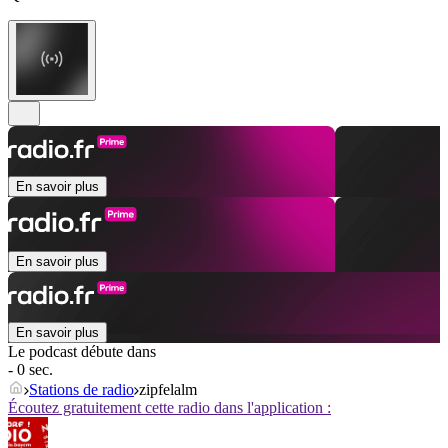
En savoir plus
En savoir plus
En savoir plus
Le podcast débute dans
- 0 sec.
Stations de radio
zipfelalm
Écoutez gratuitement cette radio dans l'application :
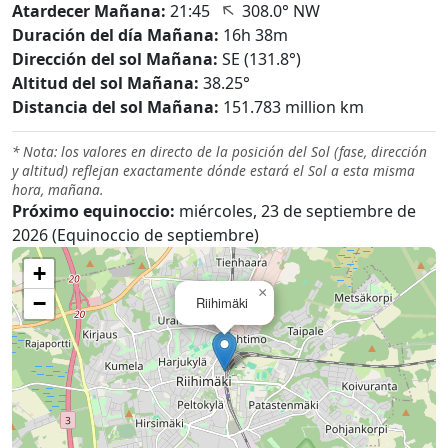
↑
Atardecer Mañana:
21:45
308.0° NW
Duración del día Mañana:
16h 38m
Dirección del sol Mañana:
SE (131.8°)
Altitud del sol Mañana:
38.25°
Distancia del sol Mañana:
151.783 million km
* Nota: los valores en directo de la posición del Sol (fase, dirección
y altitud) reflejan exactamente dónde estará el Sol a esta misma
hora, mañana.
Próximo equinoccio:
miércoles, 23 de septiembre de
2026 (Equinoccio de septiembre)
+
×
−
Riihimäki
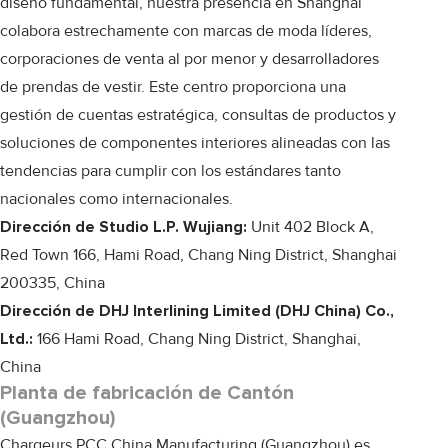
diseño fundamental, nuestra presencia en Shanghái
colabora estrechamente con marcas de moda líderes,
corporaciones de venta al por menor y desarrolladores
de prendas de vestir. Este centro proporciona una
gestión de cuentas estratégica, consultas de productos y
soluciones de componentes interiores alineadas con las
tendencias para cumplir con los estándares tanto
nacionales como internacionales.
Dirección de Studio L.P. Wujiang:
Unit 402 Block A,
Red Town 166, Hami Road, Chang Ning District, Shanghai
200335, China
Dirección de DHJ Interlining Limited (DHJ China) Co.,
Ltd.:
166 Hami Road, Chang Ning District, Shanghai,
China
Planta de fabricación de Cantón
(Guangzhou)
Chargeurs PCC China Manufacturing (Guangzhou) es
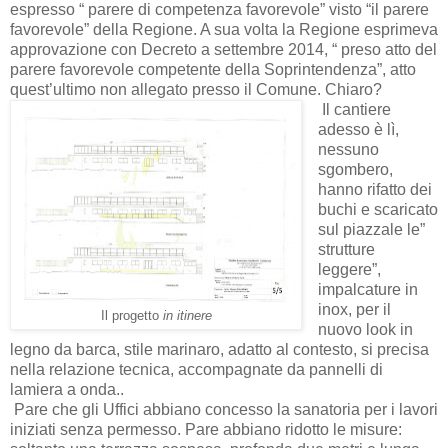
espresso “ parere di competenza favorevole” visto “il parere
favorevole” della Regione. A sua volta la Regione esprimeva
approvazione con Decreto a settembre 2014, “ preso atto del
parere favorevole competente della Soprintendenza”, atto
quest’ultimo non allegato presso il Comune. Chiaro?
Il cantiere
adesso è lì,
nessuno
sgombero,
hanno rifatto dei
buchi e scaricato
sul piazzale le”
strutture
leggere”,
impalcature in
inox, per il
Il progetto
in itinere
nuovo look in
legno da barca, stile marinaro, adatto al contesto, si precisa
nella relazione tecnica, accompagnate da pannelli di
lamiera a onda..
Pare che gli Uffici abbiano concesso la sanatoria per i lavori
iniziati senza permesso. Pare abbiano ridotto le misure:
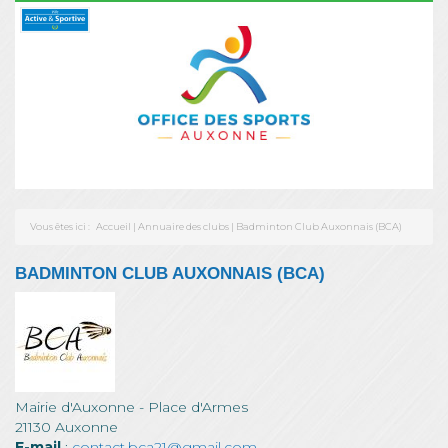
Vous êtes ici :
Accueil
|
Annuaire des clubs
|
Badminton Club Auxonnais (BCA)
BADMINTON CLUB AUXONNAIS (BCA)
Mairie d'Auxonne - Place d'Armes
21130 Auxonne
E-mail
:
contact.bca21@gmail.com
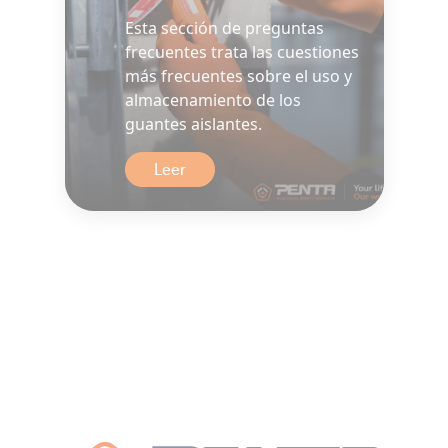
Esta sección de preguntas
frecuentes trata las cuestiones
más frecuentes sobre el uso y
almacenamiento de los
guantes aislantes.
Leer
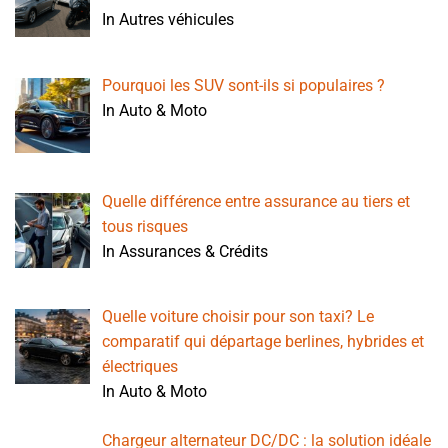
In Autres véhicules
Pourquoi les SUV sont-ils si populaires ?
In Auto & Moto
Quelle différence entre assurance au tiers et
tous risques
In Assurances & Crédits
Quelle voiture choisir pour son taxi? Le
comparatif qui départage berlines, hybrides et
électriques
In Auto & Moto
Chargeur alternateur DC/DC : la solution idéale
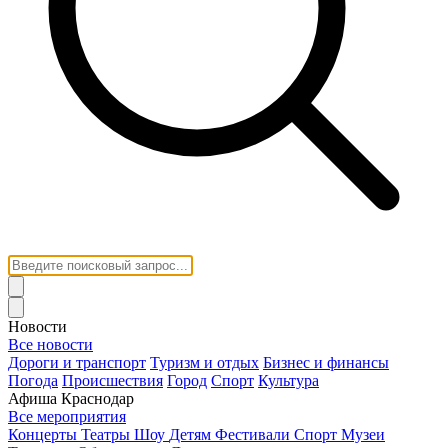
Новости
Все новости
Дороги и транспорт
Туризм и отдых
Бизнес и финансы
Погода
Происшествия
Город
Спорт
Культура
Афиша Краснодар
Все мероприятия
Концерты
Театры
Шоу
Детям
Фестивали
Спорт
Музеи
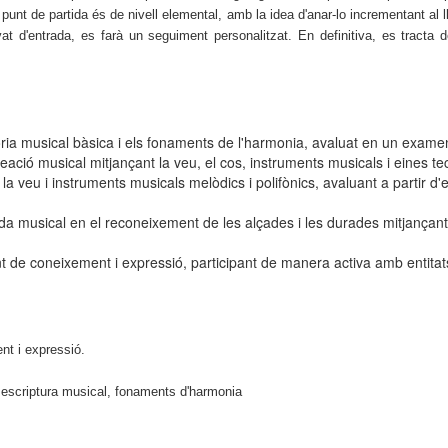
unt de partida és de nivell elemental, amb la idea d'anar-lo incrementant al l
 d'entrada, es farà un seguiment personalitzat. En definitiva, es tracta d
a musical bàsica i els fonaments de l'harmonia, avaluat en un examen 
reació musical mitjançant la veu, el cos, instruments musicals i eines t
veu i instruments musicals melòdics i polifònics, avaluant a partir d'e
musical en el reconeixement de les alçades i les durades mitjançant la t
e coneixement i expressió, participant de manera activa amb entitats 
nt i expressió.
i escriptura musical, fonaments d'harmonia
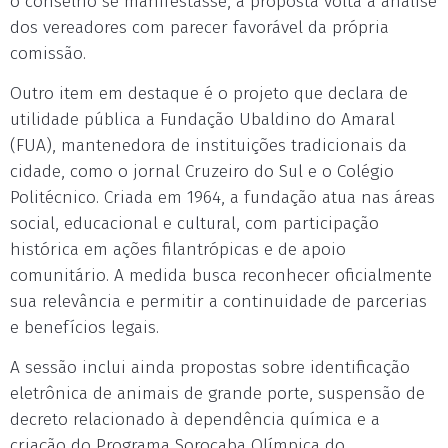
o conselho se manifestasse, a proposta volta à análise
dos vereadores com parecer favorável da própria
comissão.
Outro item em destaque é o projeto que declara de
utilidade pública a Fundação Ubaldino do Amaral
(FUA), mantenedora de instituições tradicionais da
cidade, como o jornal Cruzeiro do Sul e o Colégio
Politécnico. Criada em 1964, a fundação atua nas áreas
social, educacional e cultural, com participação
histórica em ações filantrópicas e de apoio
comunitário. A medida busca reconhecer oficialmente
sua relevância e permitir a continuidade de parcerias
e benefícios legais.
A sessão inclui ainda propostas sobre identificação
eletrônica de animais de grande porte, suspensão de
decreto relacionado à dependência química e a
criação do Programa Sorocaba Olímpica do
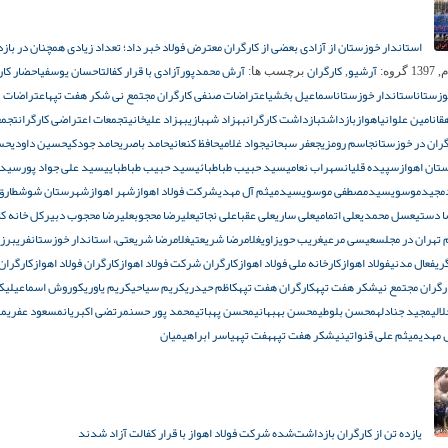
استاندار خوزستان از آزادی بعضی از کارگران معترض فولاد خبر داد؛ تعداد زیادی همچنان در با
آرشیو
کارگران
آرش محمدپور
آزادی با قرار کفالت
احسان یوسفی
احضار کار
گروه:
,
برچسب ها:
وزستان
استاندار خوزستان
اسماعیل بخشی
اعتراضات صنفی کارگران مجتمع نی شکر هفت تپه
اعتراضات
قان
امین علوانی
اهواز
بازداشت
بازداشت کارگران
بهزاد شهبازی
بهزاد عليخانى
تجمعات اعتراضی کارگران
تجمع
ران در خوزستان
جاسم رومزی
جعفر سبحانی
جواد غلامی
حافظ کنعانی
حامد باصری
حامد جودکی
حسین داودی
حس
تان اهواز
سپیده قلیان
سهراب نعامی
سید حبیب طباطبائی
سید حبیب طباطبایی
سید علی جواد پور
سیدا
مجیدموسوی
سیدمصطفی موسوی
سیدمیثم آل مهدی
شرکت فولاد اهواز
شهر اهواز
شهرستان شوش
طارق
ا دستی
عسل محمدی
علی اتمامی
علی ساری
علی عقبا
علی نجاتی
علیرضا محجوب
علیرضا محجوب دبیرکل خانه کا
 تهران در مجلس
عیسی مرعی
غریب حویزاوی
غلامرضا شریعتی
غلامرضا شریعتی، استاندار خوزستان
فریبرز
ری
فعال مدنی
فولاد اهواز
کارخانه ملی فولاد اهواز
کارگران شرکت فولاد اهواز
کارگران فولاد اهواز
کارگران
رگران مجتمع نیشکر هفت تپه
کارگران هفت تپه
کاظم حیدری
کریم سیاحی
کریم یاوری
کوروش اسماعیلی
ک
الی
مجید جنادله
محسن بلوطی
محسن بهبهانی
محسن پهباتی
محمد پور حسن
مرتضی اکبریان
مسعود عفری
م
 مهدی
میثم علی قنواتی
نیشکر هفت تپه
هفت تپه
یاسر ابراهیمیان
یازده تن از کارگران بازداشت‌شده شرکت فولاد اهواز با قرار کفالت آزاد شدند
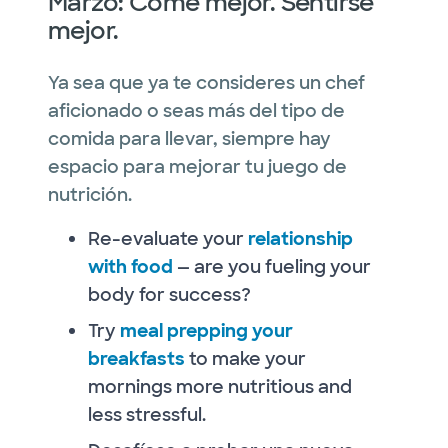
Marzo: Come mejor. Sentirse
mejor.
Ya sea que ya te consideres un chef
aficionado o seas más del tipo de
comida para llevar, siempre hay
espacio para mejorar tu juego de
nutrición.
Re-evaluate your
relationship
with food
— are you fueling your
body for success?
Try
meal prepping your
breakfasts
to make your
mornings more nutritious and
less stressful.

What you need to do
Line by line, write out the data above exactly, without the pictures.

Expected output
En savoir plus
En savoir plus
En savoir plus
Le podcast débute dans
- 0 sec.
Stations de radio
zipfelalm
Écoutez gratuitement cette radio dans l'application :
↑
Atardecer Mañana:
21:45
308.0° NW
Duración del día Mañana:
16h 38m
Dirección del sol Mañana:
SE (131.8°)
Altitud del sol Mañana:
38.25°
Distancia del sol Mañana:
151.783 million km
* Nota: los valores en directo de la posición del Sol (fase, dirección
y altitud) reflejan exactamente dónde estará el Sol a esta misma
hora, mañana.
Próximo equinoccio:
miércoles, 23 de septiembre de
2026 (Equinoccio de septiembre)
+
×
−
Riihimäki
diseño fundamental, nuestra presencia en Shanghái
colabora estrechamente con marcas de moda líderes,
corporaciones de venta al por menor y desarrolladores
de prendas de vestir. Este centro proporciona una
gestión de cuentas estratégica, consultas de productos y
soluciones de componentes interiores alineadas con las
tendencias para cumplir con los estándares tanto
nacionales como internacionales.
Dirección de Studio L.P. Wujiang:
Unit 402 Block A,
Red Town 166, Hami Road, Chang Ning District, Shanghai
200335, China
Dirección de DHJ Interlining Limited (DHJ China) Co.,
Ltd.:
166 Hami Road, Chang Ning District, Shanghai,
China
Planta de fabricación de Cantón
(Guangzhou)
Chargeurs PCC China Manufacturing (Guangzhou) es
espresso “ parere di competenza favorevole” visto “il parere
favorevole” della Regione. A sua volta la Regione esprimeva
approvazione con Decreto a settembre 2014, “ preso atto del
parere favorevole competente della Soprintendenza”, atto
quest’ultimo non allegato presso il Comune. Chiaro?
Il cantiere
adesso è lì,
nessuno
sgombero,
hanno rifatto dei
buchi e scaricato
sul piazzale le”
strutture
leggere”,
impalcature in
inox, per il
Il progetto
in itinere
nuovo look in
legno da barca, stile marinaro, adatto al contesto, si precisa
nella relazione tecnica, accompagnate da pannelli di
lamiera a onda..
Pare che gli Uffici abbiano concesso la sanatoria per i lavori
iniziati senza permesso. Pare abbiano ridotto le misure:
Vous êtes ici :
Accueil
|
Annuaire des clubs
|
Badminton Club Auxonnais (BCA)
BADMINTON CLUB AUXONNAIS (BCA)
Mairie d'Auxonne - Place d'Armes
21130 Auxonne
E-mail
:
contact.bca21@gmail.com
Esta sección de preguntas
frecuentes trata las cuestiones
más frecuentes sobre el uso y
almacenamiento de los
guantes aislantes.
Leer
In Autres véhicules
Pourquoi les SUV sont-ils si populaires ?
In Auto & Moto
Quelle différence entre assurance au tiers et
tous risques
In Assurances & Crédits
Quelle voiture choisir pour son taxi? Le
comparatif qui départage berlines, hybrides et
électriques
In Auto & Moto
Chargeur alternateur DC/DC : la solution idéale
Новости
Все новости
Дороги и транспорт
Туризм и отдых
Бизнес и финансы
Погода
Происшествия
Город
Спорт
Культура
Афиша Краснодар
Все мероприятия
Концерты
Театры
Шоу
Детям
Фестивали
Спорт
Музеи
unt de partida és de nivell elemental, amb la idea d'anar-lo incrementant al l
 d'entrada, es farà un seguiment personalitzat. En definitiva, es tracta d
a musical bàsica i els fonaments de l'harmonia, avaluat en un examen 
reació musical mitjançant la veu, el cos, instruments musicals i eines t
veu i instruments musicals melòdics i polifònics, avaluant a partir d'e
musical en el reconeixement de les alçades i les durades mitjançant la t
e coneixement i expressió, participant de manera activa amb entitats 
nt i expressió.
i escriptura musical, fonaments d'harmonia
o conselho se manifestasse, a proposta volta à análise
dos vereadores com parecer favorável da própria
comissão.
Outro item em destaque é o projeto que declara de
utilidade pública a Fundação Ubaldino do Amaral
(FUA), mantenedora de instituições tradicionais da
cidade, como o jornal Cruzeiro do Sul e o Colégio
Politécnico. Criada em 1964, a fundação atua nas áreas
social, educacional e cultural, com participação
histórica em ações filantrópicas e de apoio
comunitário. A medida busca reconhecer oficialmente
sua relevância e permitir a continuidade de parcerias
e benefícios legais.
A sessão inclui ainda propostas sobre identificação
eletrônica de animais de grande porte, suspensão de
decreto relacionado à dependência química e a
criação do Programa Sorocaba Olímpica do
استاندار خوزستان از آزادی بعضی از کارگران معترض فولاد خبر داد؛ تعداد زیادی همچنان در با
آرشیو
کارگران
آرش محمدپور
آزادی با قرار کفالت
احسان یوسفی
احضار کار
گروه:
,
برچسب ها:
وزستان
استاندار خوزستان
اسماعیل بخشی
اعتراضات صنفی کارگران مجتمع نی شکر هفت تپه
اعتراضات
قان
امین علوانی
اهواز
بازداشت
بازداشت کارگران
بهزاد شهبازی
بهزاد عليخانى
تجمعات اعتراضی کارگران
تجمع
ران در خوزستان
جاسم رومزی
جعفر سبحانی
جواد غلامی
حافظ کنعانی
حامد باصری
حامد جودکی
حسین داودی
حس
تان اهواز
سپیده قلیان
سهراب نعامی
سید حبیب طباطبائی
سید حبیب طباطبایی
سید علی جواد پور
سیدا
مجیدموسوی
سیدمصطفی موسوی
سیدمیثم آل مهدی
شرکت فولاد اهواز
شهر اهواز
شهرستان شوش
طارق
ا دستی
عسل محمدی
علی اتمامی
علی ساری
علی عقبا
علی نجاتی
علیرضا محجوب
علیرضا محجوب دبیرکل خانه کا
 تهران در مجلس
عیسی مرعی
غریب حویزاوی
غلامرضا شریعتی
غلامرضا شریعتی، استاندار خوزستان
فریبرز
ری
فعال مدنی
فولاد اهواز
کارخانه ملی فولاد اهواز
کارگران شرکت فولاد اهواز
کارگران فولاد اهواز
کارگران
رگران مجتمع نیشکر هفت تپه
کارگران هفت تپه
کاظم حیدری
کریم سیاحی
کریم یاوری
کوروش اسماعیلی
ک
الی
مجید جنادله
محسن بلوطی
محسن بهبهانی
محسن پهباتی
محمد پور حسن
مرتضی اکبریان
مسعود عفری
م
 مهدی
میثم علی قنواتی
نیشکر هفت تپه
هفت تپه
یاسر ابراهیمیان
یازده تن از کارگران بازداشت‌شده شرکت فولاد اهواز با قرار کفالت آزاد شدند
Marzo: Come mejor. Sentirse
mejor.
Ya sea que ya te consideres un chef
aficionado o seas más del tipo de
comida para llevar, siempre hay
espacio para mejorar tu juego de
nutrición.
Re-evaluate your
relationship
with food
— are you fueling your
body for success?
Try
meal prepping your
breakfasts
to make your
mornings more nutritious and
less stressful.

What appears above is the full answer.